Please give the records below again in full, exactly, with the images left out.

(Stored data Opens)

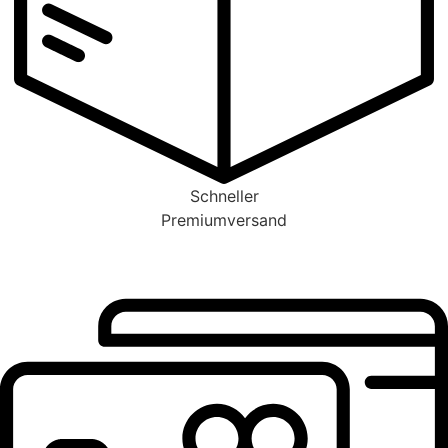
Schneller
Premiumversand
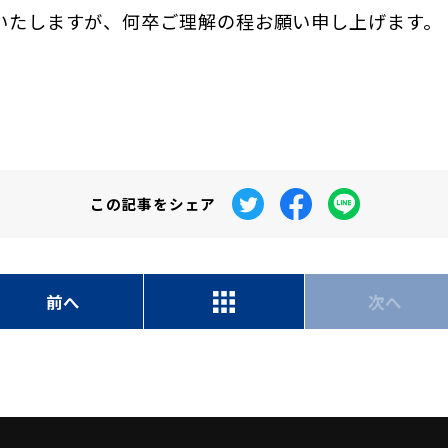
いたしますが、何卒ご理解の程お願い申し上げます。
電
この記事を
シェア
前へ
次へ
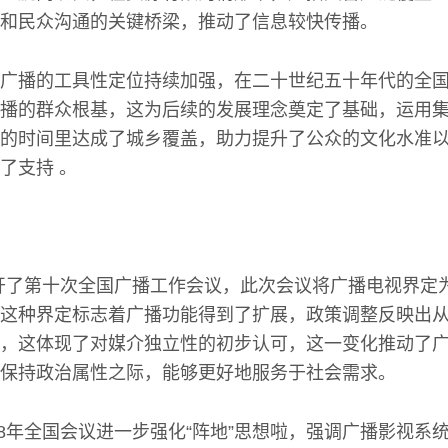
和民众沟通的关键桥梁，推动了信息较快传播。
广播的工具性定位持续加强，在二十世纪五十年代的全
播的群众根基，这为后续的发展理念奠定了基础，运用
的时间里达成了城乡覆盖，助力提升了公众的文化水准
了支持 。
，召开了第十次全国广播工作会议，此次会议将广播电视界定
这种界定标志着广播功能得到了扩展，政策调整反映出
，这体现了对媒介独立性的初步认可，这一变化推动了
保持政治属性之际，能够更好地服务于社会需求。
018年全国会议进一步强化“阵地”思想啦，强调广播影视系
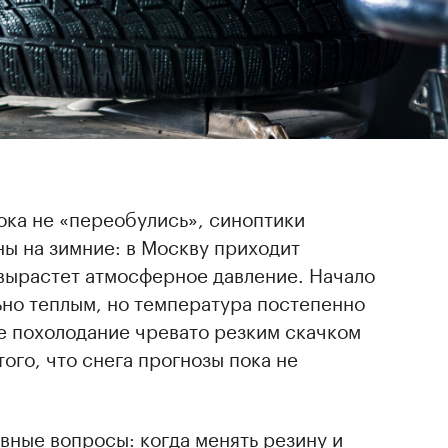
ока не «переобулись», синоптики
ы на зимние: в Москву приходит
 вырастет атмосферное давление. Начало
ьно теплым, но температура постепенно
е похолодание чревато резким скачком
ого, что снега прогнозы пока не
авные вопросы: когда менять резину и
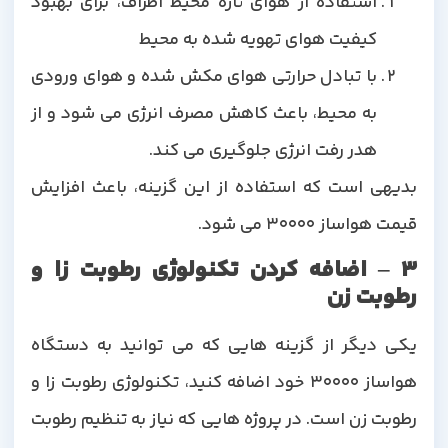
استفاده از هوای تازه محیط اطراف، برای بهبود
کیفیت هوای تهویه شده به محیط
با تبادل حرارتی هوای مکش شده و هوای ورودی
به محیط، باعث کاهش مصرف انرژی می شود و از
هدر رفت انرژی جلوگیری می کند.
بدیهی است که استفاده از این گزینه، باعث افزایش
قیمت هواساز 30000 می شود.
3 – اضافه کردن تکنولوژی رطوبت زا و
رطوبت زن
یکی دیگر از گزینه هایی که می توانید به دستگاه
هواساز 30000 خود اضافه کنید، تکنولوژی رطوبت زا و
رطوبت زن است. در پروژه هایی که نیاز به تنظیم رطوبت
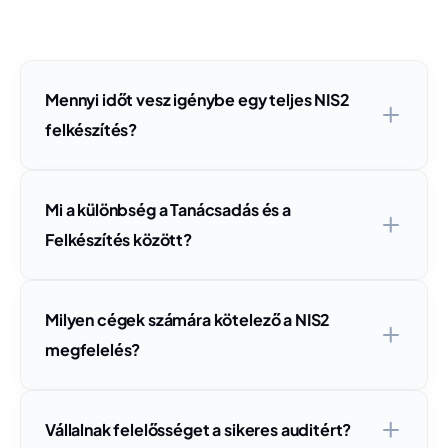
Mennyi időt vesz igénybe egy teljes NIS2
felkészítés?
Mi a különbség a Tanácsadás és a
Felkészítés között?
Milyen cégek számára kötelező a NIS2
megfelelés?
Vállalnak felelősséget a sikeres auditért?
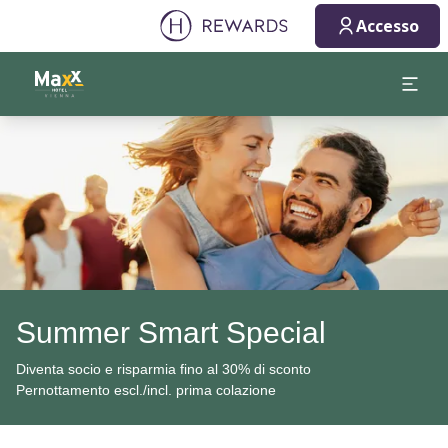
Accesso
Diapositiva 1 di 1
Summer Smart Special
Diventa socio e risparmia fino al 30% di sconto
Pernottamento escl./incl. prima colazione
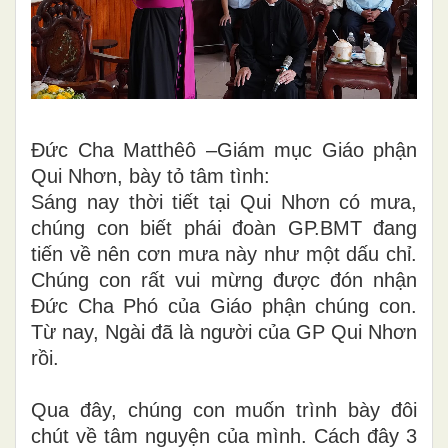
Đức Cha Matthêô –Giám mục Giáo phận
Qui Nhơn, bày tỏ tâm tình:
Sáng nay thời tiết tại Qui Nhơn có mưa,
chúng con biết phái đoàn GP.BMT đang
tiến về nên cơn mưa này như một dấu chỉ.
Chúng con rất vui mừng được đón nhận
Đức Cha Phó của Giáo phận chúng con.
Từ nay, Ngài đã là người của GP Qui Nhơn
rồi.
Qua đây, chúng con muốn trình bày đôi
chút về tâm nguyện của mình. Cách đây 3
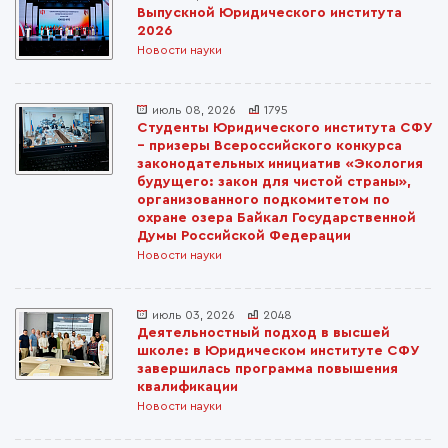
Выпускной Юридического института
2026
Новости науки
июль 08, 2026
1795
Студенты Юридического института СФУ
– призеры Всероссийского конкурса
законодательных инициатив «Экология
будущего: закон для чистой страны»,
организованного подкомитетом по
охране озера Байкал Государственной
Думы Российской Федерации
Новости науки
июль 03, 2026
2048
Деятельностный подход в высшей
школе: в Юридическом институте СФУ
завершилась программа повышения
квалификации
Новости науки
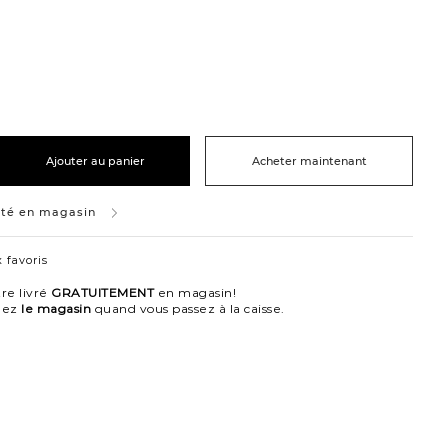
Ajouter au panier
Acheter maintenant
ité en magasin
 favoris
re livré
GRATUITEMENT
en magasin!
nez
le magasin
quand vous passez à la caisse.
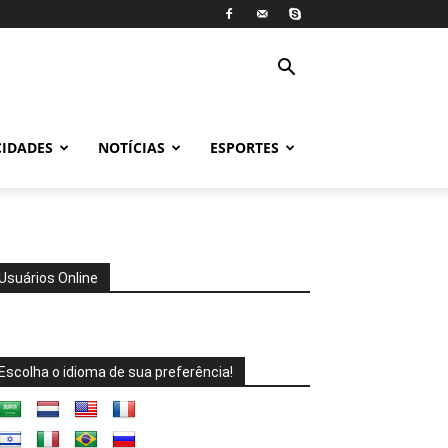
CIDADES
NOTÍCIAS
ESPORTES
Usuários Online
Escolha o idioma de sua preferência!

(Stored data Closes)

**Solution to this problem:**
Schneller
Premiumversand
いたしますが、何卒ご理解の程お願い申し上げます。
電
この記事を
シェア
前へ
次へ
和民众沟通的关键桥梁，推动了信息较快传播。
广播的工具性定位持续加强，在二十世纪五十年代的全
播的群众根基，这为后续的发展理念奠定了基础，运用
的时间里达成了城乡覆盖，助力提升了公众的文化水准
了支持 。
，召开了第十次全国广播工作会议，此次会议将广播电视界定
这种界定标志着广播功能得到了扩展，政策调整反映出
，这体现了对媒介独立性的初步认可，这一变化推动了
保持政治属性之际，能够更好地服务于社会需求。
018年全国会议进一步强化“阵地”思想啦，强调广播影视系
ока не «переобулись», синоптики
ы на зимние: в Москву приходит
 вырастет атмосферное давление. Начало
ьно теплым, но температура постепенно
е похолодание чревато резким скачком
ого, что снега прогнозы пока не
авные вопросы: когда менять резину и
استفاده از هوای تازه محیط اطراف، برای بهبود
کیفیت هوای تهویه شده به محیط
با تبادل حرارتی هوای مکش شده و هوای ورودی
به محیط، باعث کاهش مصرف انرژی می شود و از
هدر رفت انرژی جلوگیری می کند.
بدیهی است که استفاده از این گزینه، باعث افزایش
قیمت هواساز 30000 می شود.
3 – اضافه کردن تکنولوژی رطوبت زا و
رطوبت زن
یکی دیگر از گزینه هایی که می توانید به دستگاه
هواساز 30000 خود اضافه کنید، تکنولوژی رطوبت زا و
رطوبت زن است. در پروژه هایی که نیاز به تنظیم رطوبت
Mennyi időt vesz igénybe egy teljes NIS2
felkészítés?
Mi a különbség a Tanácsadás és a
Felkészítés között?
Milyen cégek számára kötelező a NIS2
megfelelés?
Vállalnak felelősséget a sikeres auditért?
Accesso
Diapositiva 1 di 1
Summer Smart Special
Diventa socio e risparmia fino al 30% di sconto
Pernottamento escl./incl. prima colazione
Đức Cha Matthêô –Giám mục Giáo phận
Qui Nhơn, bày tỏ tâm tình:
Sáng nay thời tiết tại Qui Nhơn có mưa,
chúng con biết phái đoàn GP.BMT đang
tiến về nên cơn mưa này như một dấu chỉ.
Chúng con rất vui mừng được đón nhận
Đức Cha Phó của Giáo phận chúng con.
Từ nay, Ngài đã là người của GP Qui Nhơn
rồi.
Qua đây, chúng con muốn trình bày đôi
chút về tâm nguyện của mình. Cách đây 3
Выпускной Юридического института
2026
Новости науки
июль 08, 2026
1795
Студенты Юридического института СФУ
– призеры Всероссийского конкурса
законодательных инициатив «Экология
будущего: закон для чистой страны»,
организованного подкомитетом по
охране озера Байкал Государственной
Думы Российской Федерации
Новости науки
июль 03, 2026
2048
Деятельностный подход в высшей
школе: в Юридическом институте СФУ
завершилась программа повышения
квалификации
Новости науки
Ajouter au panier
Acheter maintenant
ité en magasin
 favoris
re livré
GRATUITEMENT
en magasin!
nez
le magasin
quand vous passez à la caisse.
CIDADES
NOTÍCIAS
ESPORTES
Usuários Online
Escolha o idioma de sua preferência!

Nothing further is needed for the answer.